I left her and Tubdu side by side and hurried through the halls to the central room, in the oldest part of the house, rebuilt seven centuries ago on the foundations that go back three thousand years. The walls are stone and clay, the roof is thick glass, curved. It is always cool and still there. Books line the walls, the Discussions, the discussions of the Discussions, poetry, texts and versions of the Plays; there are drums and whispersticks for meditation and ceremony; the small, round pool which is the shrine itself wells up from clay pipes and brims its blue-green basin, reflecting the rainy sky above the skylight. Isidri was there. She had brought in fresh boughs for the vase beside the shrine, and was kneeling to arrange them.

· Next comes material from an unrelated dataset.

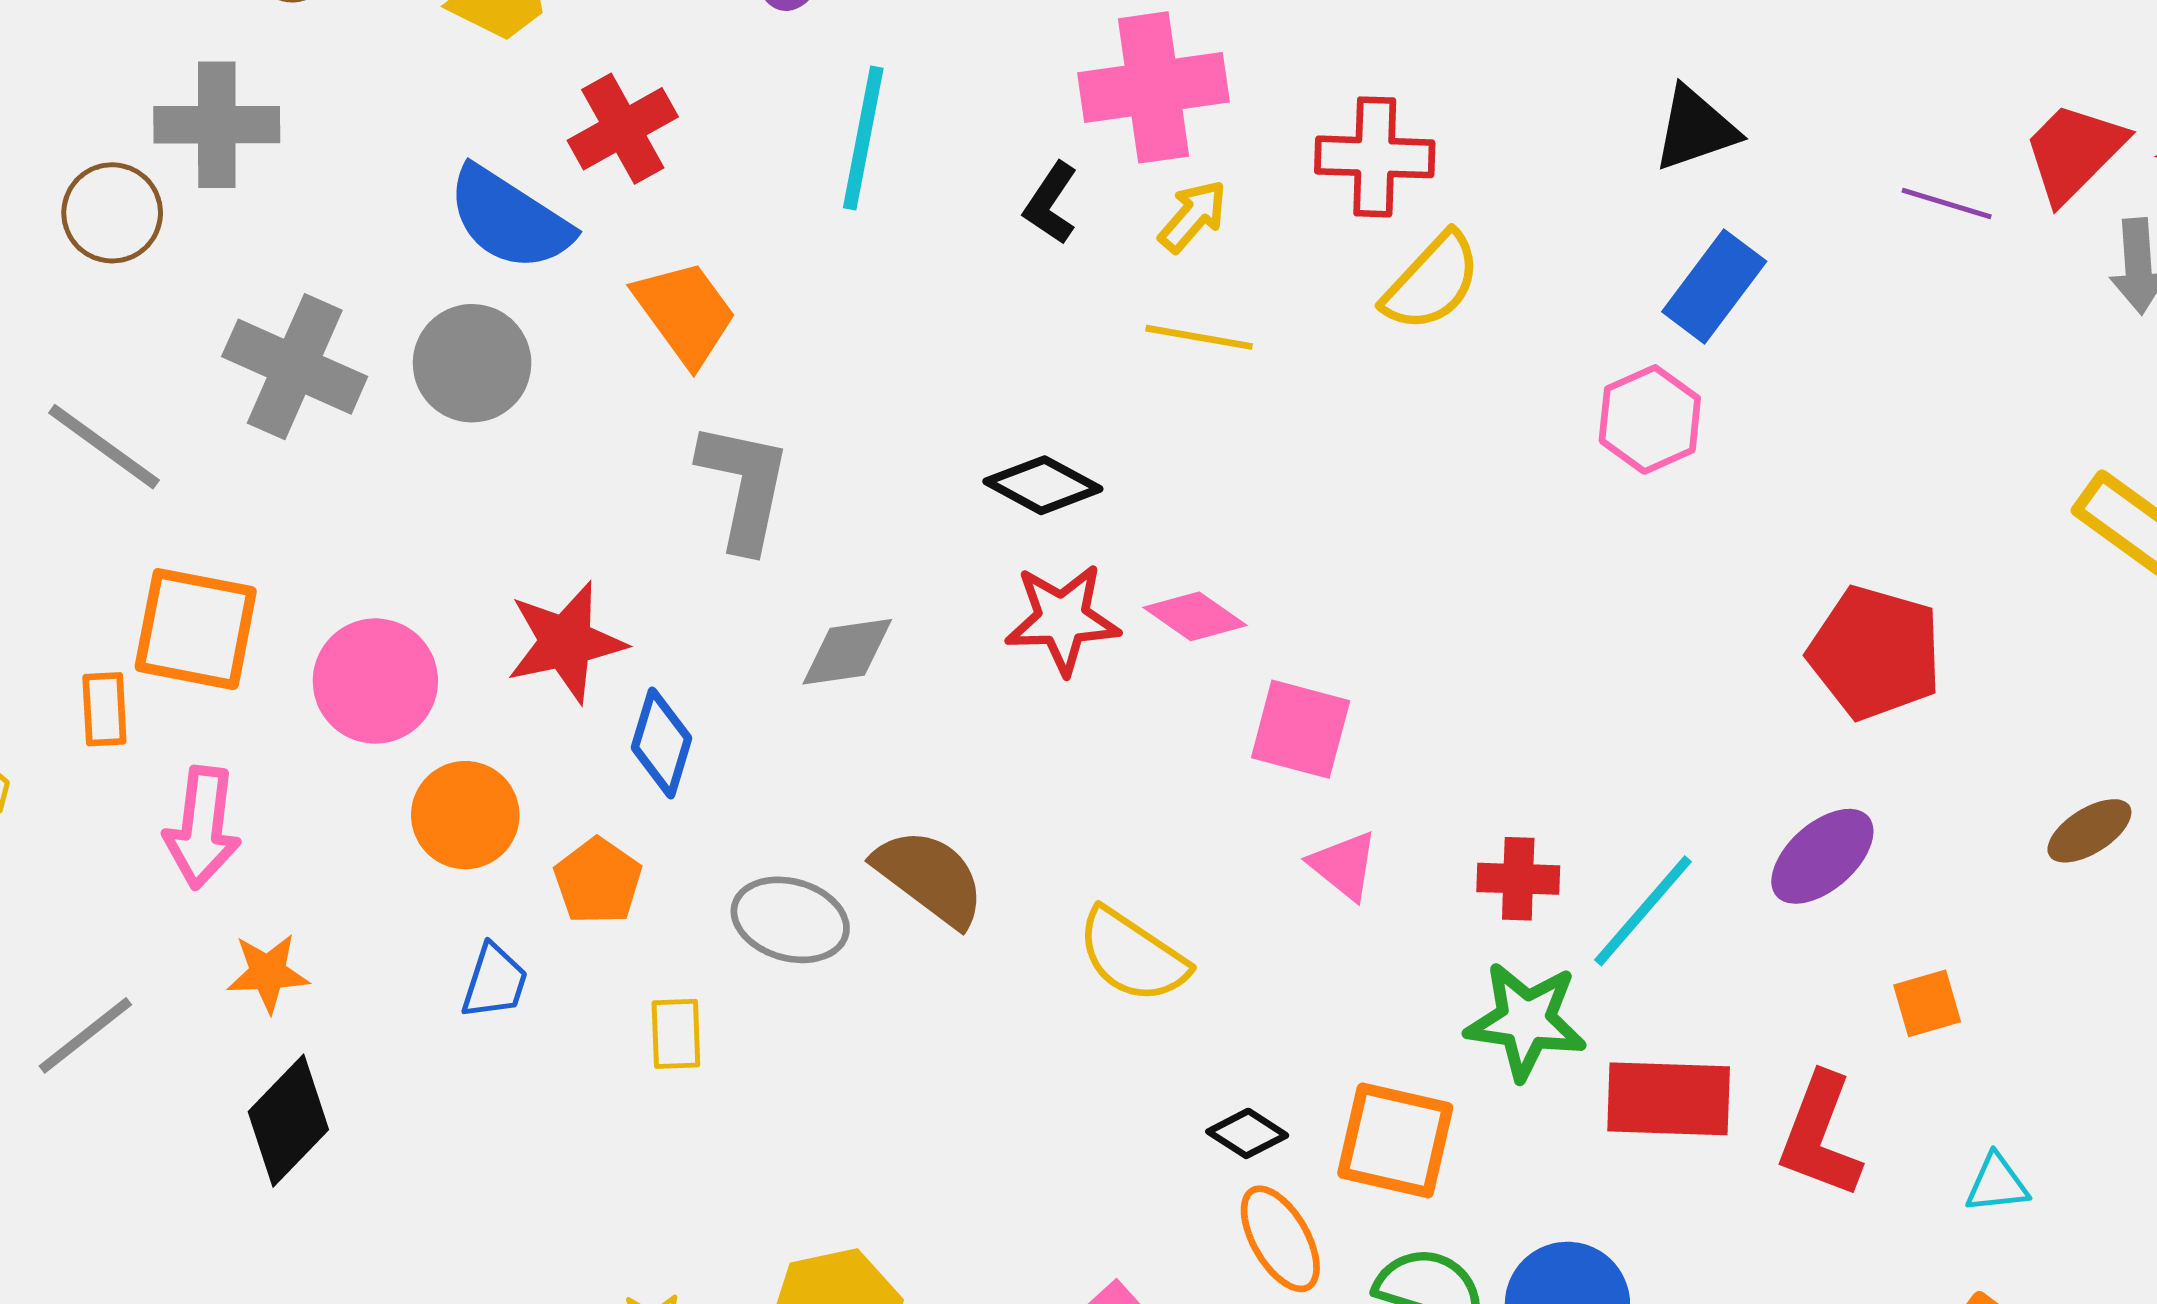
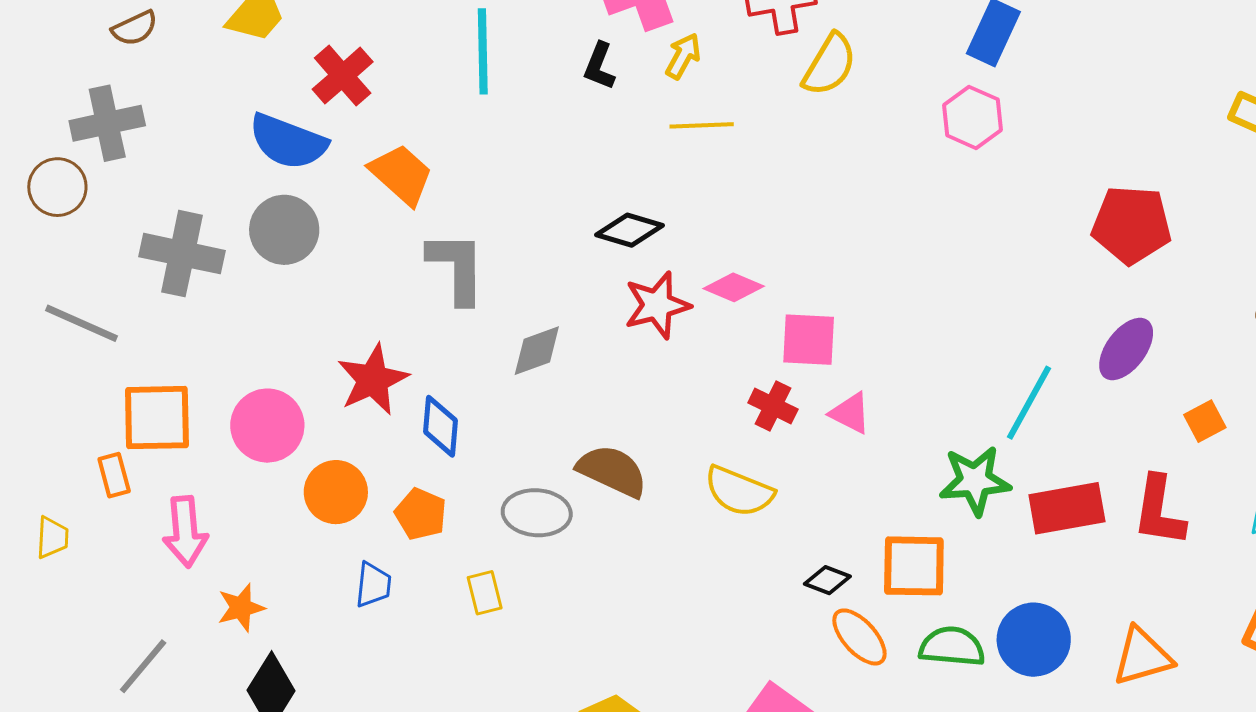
red cross: (1518, 879) -> (773, 406), moved, turned 36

I went straight to her and said, “Isidri, I came back. Listen—”

Her face was utterly open, startled, scared, defenseless, the soft, thin face of a woman of twenty-two, the dark eyes gazing into me.

“Listen, Isidri: I went to Hain, I studied there, I worked on a new kind of temporal physics, a new theory – transilience – I spent ten years. Then we began experiments, I was in Ran’n and crossed over to the Hainish system in no time, using that technology, in no time, you understand me, literally, like the ansible – not at lightspeed, not faster light, but in no time. In one place and in another place instantaneously, you understand? And it went fine, it worked, but coming back there was … there was a fold, a crease, in my field. I was in the same place in a different time. I came back eighteen of your years, ten of mine. I came back to the day I left, but I didn’t leave, I came back, I came back to you.”

I was holding her hands, kneeling to face her as she knelt by the silent pool. She searched my face with her watchful eyes, silent. On her cheekbone there was a fresh scratch and a little bruise; a branch had lashed her as she gathered the evergreen boughs.

“Let me come back to you,” I said in a whisper.

She touched my face with her hand. “You look so tired,” she said. “Hideo … Are you all right?”

“Yes,” I said. “Oh, yes. I’m all right.”

And there my story, so far as it has any interest to the Ekumen or to research in transilience, comes to an end. I have lived now for eighteen years as a farmholder of Udan Farm of Derdan’nad Village of the hill region of the Northwest Watershed of the Saduun on Oket, on O. I am fifty years old. I am the Morning husband of the Second Sedoretu of Udan; my wife is Isidri; my Night marriage is to Sota of Drehe, whose Evening wife is my sister Koneko. My children of the Morning with Isidri are Latubdu and Tadri; the Evening children are Murmi and Lasako. But none of this is of much interest to the Stabiles of the Ekumen.